Jet indiqua qu’il trouvait cette promesse très agréable, en se dressant immédiatement sur ses pattes de derrière, et la comtesse versa le pot de crème dans la soucoupe. Il y avait ordinairement sur le plateau à côté de la crème un pot de lait, destiné au déjeuner de Jet ; mais, ce matin-là, Nanny, dans son émotion, avait oublié ce détail, en sorte que, lorsque la comtesse eut fait son thé, elle s’aperçut qu’il n’y avait pas le second pot et sonna. Nanny parut, très rouge et échauffée ; elle venait d’allumer le feu de la cuisine, ce qui ne prédispose pas à la douceur.

« Nanny, vous avez oublié le lait de Jet ; voulez-vous m’apporter un peu plus de crème, s’il vous plaît ? »
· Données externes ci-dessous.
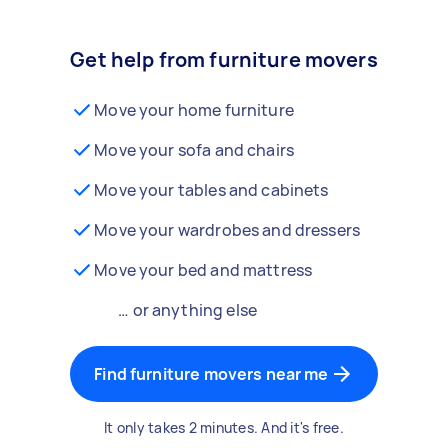
Get help from furniture movers
Move your home furniture
Move your sofa and chairs
Move your tables and cabinets
Move your wardrobes and dressers
Move your bed and mattress
… or anything else
Find furniture movers near me
It only takes 2 minutes. And it's free.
C’en fut trop pour la patience de Nanny.

« Oui, certes. Me voici les mains tout occupées des enfants et du dîner, et la maîtresse malade au lit, et M. Brand qui va venir : et il me faudrait courir par le village pour chercher de la crème, parce que vous l’avez donnée à ce vilain petit moricaud !
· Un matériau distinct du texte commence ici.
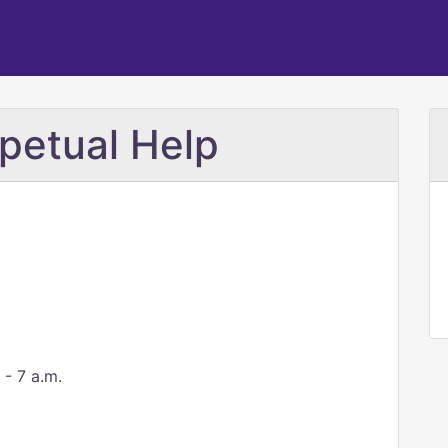
petual Help
 - 7 a.m.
— Est-ce que Mme Barton est malade ?

— Malade ? je crois bien, qu’elle est malade, vous vous en inquiétez beaucoup ! Elle peut bien être malade, fatiguée comme « elle » l’est du matin au soir, pour des gens qui feraient mieux d’être ailleurs qu’ici.

— Que voulez-vous dire par ces paroles ?

— Ce que je veux dire ? Je veux dire que ma maîtresse mène une vie d’esclave en se tenant debout la nuit, pour des gens qui feraient mieux de la soigner, au lieu de ne rien faire toute la sainte journée que de se dorloter.

— Sortez, insolente.

— Insolente ? J’aime mieux être insolente que de vivre aux dépens des autres et de leur apporter un mauvais renom par-dessus le marché. »

Ici Nanny sortit brusquement, laissant la comtesse digérer ce déjeuner inattendu.

Elle fut pétrifiée pendant quelques minutes ; mais, lorsqu’elle commença à se rappeler les paroles de Nanny, elle ne put s’empêcher de voir sa position à la cure sous un jour nouveau. L’allusion de Nanny à un « mauvais renom » ne resta point en dehors de l’imagination de la comtesse, qui vit la nécessité de quitter Shepperton sans délai. Elle aurait préféré attendre la réponse de son frère, mais elle prierait Milly de la lui faire parvenir ; mieux encore, elle se rendrait à Londres, demanderait à son banquier l’adresse de son frère, et irait le voir sans préliminaires.

Elle monta chez Milly, et, après l’avoir embrassée et questionnée sur sa santé, elle lui dit :

« Tout bien considéré, je trouve, chère Milly, qu’en raison de la lettre que j’ai reçue hier, il faut que je vous quitte pour me rendre directement à Londres. Mais je ne voudrais pourtant pas vous laisser malade, méchante enfant.

— Oh non ! dit Milly, qui sentit un poids enlevé de ses épaules. Je serai bien dans une heure ou deux ; je me sens beaucoup mieux maintenant. Vous avez besoin de moi pour vous aider à faire vos malles. Mais vous ne partirez pas avant deux ou trois jours.

— Il faut que je parte demain. Mais vous ne m’aiderez point ; ce ne serait pas raisonnable. Tenez-vous tranquille. On attend M. Brand, à ce que dit Nanny ? »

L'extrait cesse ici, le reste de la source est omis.